# [Assignment]
Copy out the records that follow, leaving every character as it is.

# [Material provided]
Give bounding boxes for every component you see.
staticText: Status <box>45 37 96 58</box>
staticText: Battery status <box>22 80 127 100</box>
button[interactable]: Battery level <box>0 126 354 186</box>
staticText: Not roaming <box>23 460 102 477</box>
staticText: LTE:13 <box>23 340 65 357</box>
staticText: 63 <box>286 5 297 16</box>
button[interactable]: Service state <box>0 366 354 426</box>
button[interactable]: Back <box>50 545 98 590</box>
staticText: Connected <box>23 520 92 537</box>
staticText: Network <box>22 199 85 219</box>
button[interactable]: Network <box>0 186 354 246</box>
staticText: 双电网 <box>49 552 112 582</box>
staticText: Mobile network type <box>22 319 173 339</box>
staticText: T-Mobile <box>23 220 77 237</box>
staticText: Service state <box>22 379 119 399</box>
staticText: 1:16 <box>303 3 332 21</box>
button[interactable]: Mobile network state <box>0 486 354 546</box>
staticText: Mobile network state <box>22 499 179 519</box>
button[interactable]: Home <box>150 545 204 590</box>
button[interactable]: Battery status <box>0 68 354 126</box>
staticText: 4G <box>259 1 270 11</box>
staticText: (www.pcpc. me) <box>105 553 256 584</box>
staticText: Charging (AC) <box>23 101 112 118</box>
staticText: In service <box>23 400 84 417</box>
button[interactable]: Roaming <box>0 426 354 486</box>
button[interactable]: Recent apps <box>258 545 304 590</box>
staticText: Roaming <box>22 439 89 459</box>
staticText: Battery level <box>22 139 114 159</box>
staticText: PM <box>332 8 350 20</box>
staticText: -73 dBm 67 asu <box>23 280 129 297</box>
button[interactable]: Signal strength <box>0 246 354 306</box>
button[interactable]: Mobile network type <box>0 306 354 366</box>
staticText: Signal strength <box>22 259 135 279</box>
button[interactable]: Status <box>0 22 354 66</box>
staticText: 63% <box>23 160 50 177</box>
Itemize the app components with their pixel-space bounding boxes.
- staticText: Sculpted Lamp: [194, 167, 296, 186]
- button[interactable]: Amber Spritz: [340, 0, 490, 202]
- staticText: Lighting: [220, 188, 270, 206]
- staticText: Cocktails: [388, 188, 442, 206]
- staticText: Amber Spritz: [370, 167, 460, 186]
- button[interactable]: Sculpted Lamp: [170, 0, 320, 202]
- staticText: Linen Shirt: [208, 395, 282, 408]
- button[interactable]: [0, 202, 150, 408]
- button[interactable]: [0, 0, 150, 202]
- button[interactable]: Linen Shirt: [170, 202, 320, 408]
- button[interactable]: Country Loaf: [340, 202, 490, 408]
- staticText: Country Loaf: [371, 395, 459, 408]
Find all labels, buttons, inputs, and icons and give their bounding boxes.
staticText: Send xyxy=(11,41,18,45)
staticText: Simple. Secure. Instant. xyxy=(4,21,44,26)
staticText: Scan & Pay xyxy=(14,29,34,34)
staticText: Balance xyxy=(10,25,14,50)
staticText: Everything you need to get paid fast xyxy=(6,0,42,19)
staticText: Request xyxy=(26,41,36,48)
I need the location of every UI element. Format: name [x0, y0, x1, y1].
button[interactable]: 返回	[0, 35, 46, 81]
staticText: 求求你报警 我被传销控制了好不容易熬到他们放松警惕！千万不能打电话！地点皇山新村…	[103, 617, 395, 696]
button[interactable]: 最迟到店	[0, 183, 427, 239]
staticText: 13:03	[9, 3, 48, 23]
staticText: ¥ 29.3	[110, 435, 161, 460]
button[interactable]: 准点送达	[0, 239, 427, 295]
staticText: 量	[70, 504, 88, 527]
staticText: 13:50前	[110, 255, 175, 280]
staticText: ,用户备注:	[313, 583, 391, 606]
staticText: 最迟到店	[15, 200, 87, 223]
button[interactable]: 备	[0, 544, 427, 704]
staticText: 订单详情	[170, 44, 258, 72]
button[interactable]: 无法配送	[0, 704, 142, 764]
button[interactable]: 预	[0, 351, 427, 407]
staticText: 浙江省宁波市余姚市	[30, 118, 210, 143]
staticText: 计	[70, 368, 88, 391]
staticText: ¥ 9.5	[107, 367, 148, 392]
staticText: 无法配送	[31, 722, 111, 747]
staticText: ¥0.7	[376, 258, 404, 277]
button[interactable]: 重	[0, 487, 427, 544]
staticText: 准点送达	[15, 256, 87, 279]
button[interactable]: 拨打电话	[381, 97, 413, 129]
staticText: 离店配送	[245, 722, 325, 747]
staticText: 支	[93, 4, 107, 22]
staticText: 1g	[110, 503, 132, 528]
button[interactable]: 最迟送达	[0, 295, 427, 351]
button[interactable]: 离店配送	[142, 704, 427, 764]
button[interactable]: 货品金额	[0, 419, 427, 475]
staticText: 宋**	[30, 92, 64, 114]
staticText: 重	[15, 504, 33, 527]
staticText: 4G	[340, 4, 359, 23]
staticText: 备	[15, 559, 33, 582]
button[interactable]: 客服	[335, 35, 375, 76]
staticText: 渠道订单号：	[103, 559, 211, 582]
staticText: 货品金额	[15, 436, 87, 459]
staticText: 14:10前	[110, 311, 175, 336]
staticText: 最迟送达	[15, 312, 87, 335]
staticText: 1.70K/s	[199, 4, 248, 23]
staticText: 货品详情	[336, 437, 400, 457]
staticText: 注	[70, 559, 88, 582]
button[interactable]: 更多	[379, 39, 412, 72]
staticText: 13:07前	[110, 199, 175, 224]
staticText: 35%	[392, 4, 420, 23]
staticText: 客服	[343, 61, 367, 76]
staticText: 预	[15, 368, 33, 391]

# [Task solution]
Give bounding boxes for every component you see.
staticText: Status <box>45 37 96 58</box>
staticText: Battery status <box>22 80 127 100</box>
button[interactable]: Battery level <box>0 126 354 186</box>
staticText: Not roaming <box>23 460 102 477</box>
staticText: LTE:13 <box>23 340 65 357</box>
staticText: 63 <box>286 5 297 16</box>
button[interactable]: Service state <box>0 366 354 426</box>
button[interactable]: Back <box>50 545 98 590</box>
staticText: Connected <box>23 520 92 537</box>
staticText: Network <box>22 199 85 219</box>
button[interactable]: Network <box>0 186 354 246</box>
staticText: 双电网 <box>49 552 112 582</box>
staticText: Mobile network type <box>22 319 173 339</box>
staticText: T-Mobile <box>23 220 77 237</box>
staticText: Service state <box>22 379 119 399</box>
staticText: 1:16 <box>303 3 332 21</box>
button[interactable]: Mobile network state <box>0 486 354 546</box>
staticText: Mobile network state <box>22 499 179 519</box>
button[interactable]: Home <box>150 545 204 590</box>
button[interactable]: Battery status <box>0 68 354 126</box>
staticText: 4G <box>259 1 270 11</box>
staticText: (www.pcpc. me) <box>105 553 256 584</box>
staticText: Charging (AC) <box>23 101 112 118</box>
staticText: In service <box>23 400 84 417</box>
button[interactable]: Roaming <box>0 426 354 486</box>
button[interactable]: Recent apps <box>258 545 304 590</box>
staticText: Roaming <box>22 439 89 459</box>
staticText: Battery level <box>22 139 114 159</box>
staticText: PM <box>332 8 350 20</box>
staticText: -73 dBm 67 asu <box>23 280 129 297</box>
button[interactable]: Signal strength <box>0 246 354 306</box>
button[interactable]: Mobile network type <box>0 306 354 366</box>
staticText: Signal strength <box>22 259 135 279</box>
button[interactable]: Status <box>0 22 354 66</box>
staticText: 63% <box>23 160 50 177</box>
Itemize the app components with their pixel-space bounding boxes.
- staticText: Sculpted Lamp: [194, 167, 296, 186]
- button[interactable]: Amber Spritz: [340, 0, 490, 202]
- staticText: Lighting: [220, 188, 270, 206]
- staticText: Cocktails: [388, 188, 442, 206]
- staticText: Amber Spritz: [370, 167, 460, 186]
- button[interactable]: Sculpted Lamp: [170, 0, 320, 202]
- staticText: Linen Shirt: [208, 395, 282, 408]
- button[interactable]: [0, 202, 150, 408]
- button[interactable]: [0, 0, 150, 202]
- button[interactable]: Linen Shirt: [170, 202, 320, 408]
- button[interactable]: Country Loaf: [340, 202, 490, 408]
- staticText: Country Loaf: [371, 395, 459, 408]
Find all labels, buttons, inputs, and icons and give their bounding boxes.
staticText: Send xyxy=(11,41,18,45)
staticText: Simple. Secure. Instant. xyxy=(4,21,44,26)
staticText: Scan & Pay xyxy=(14,29,34,34)
staticText: Balance xyxy=(10,25,14,50)
staticText: Everything you need to get paid fast xyxy=(6,0,42,19)
staticText: Request xyxy=(26,41,36,48)
I need the location of every UI element. Format: name [x0, y0, x1, y1].
button[interactable]: 返回	[0, 35, 46, 81]
staticText: 求求你报警 我被传销控制了好不容易熬到他们放松警惕！千万不能打电话！地点皇山新村…	[103, 617, 395, 696]
button[interactable]: 最迟到店	[0, 183, 427, 239]
staticText: 13:03	[9, 3, 48, 23]
staticText: ¥ 29.3	[110, 435, 161, 460]
button[interactable]: 准点送达	[0, 239, 427, 295]
staticText: 量	[70, 504, 88, 527]
staticText: 13:50前	[110, 255, 175, 280]
staticText: ,用户备注:	[313, 583, 391, 606]
staticText: 最迟到店	[15, 200, 87, 223]
button[interactable]: 备	[0, 544, 427, 704]
staticText: 订单详情	[170, 44, 258, 72]
button[interactable]: 无法配送	[0, 704, 142, 764]
button[interactable]: 预	[0, 351, 427, 407]
staticText: 浙江省宁波市余姚市	[30, 118, 210, 143]
staticText: 计	[70, 368, 88, 391]
staticText: ¥ 9.5	[107, 367, 148, 392]
staticText: 无法配送	[31, 722, 111, 747]
staticText: ¥0.7	[376, 258, 404, 277]
button[interactable]: 重	[0, 487, 427, 544]
staticText: 准点送达	[15, 256, 87, 279]
button[interactable]: 拨打电话	[381, 97, 413, 129]
staticText: 离店配送	[245, 722, 325, 747]
staticText: 支	[93, 4, 107, 22]
staticText: 1g	[110, 503, 132, 528]
button[interactable]: 最迟送达	[0, 295, 427, 351]
button[interactable]: 离店配送	[142, 704, 427, 764]
button[interactable]: 货品金额	[0, 419, 427, 475]
staticText: 宋**	[30, 92, 64, 114]
staticText: 重	[15, 504, 33, 527]
staticText: 4G	[340, 4, 359, 23]
staticText: 备	[15, 559, 33, 582]
button[interactable]: 客服	[335, 35, 375, 76]
staticText: 渠道订单号：	[103, 559, 211, 582]
staticText: 货品金额	[15, 436, 87, 459]
staticText: 14:10前	[110, 311, 175, 336]
staticText: 最迟送达	[15, 312, 87, 335]
staticText: 1.70K/s	[199, 4, 248, 23]
staticText: 货品详情	[336, 437, 400, 457]
staticText: 注	[70, 559, 88, 582]
button[interactable]: 更多	[379, 39, 412, 72]
staticText: 13:07前	[110, 199, 175, 224]
staticText: 35%	[392, 4, 420, 23]
staticText: 客服	[343, 61, 367, 76]
staticText: 预	[15, 368, 33, 391]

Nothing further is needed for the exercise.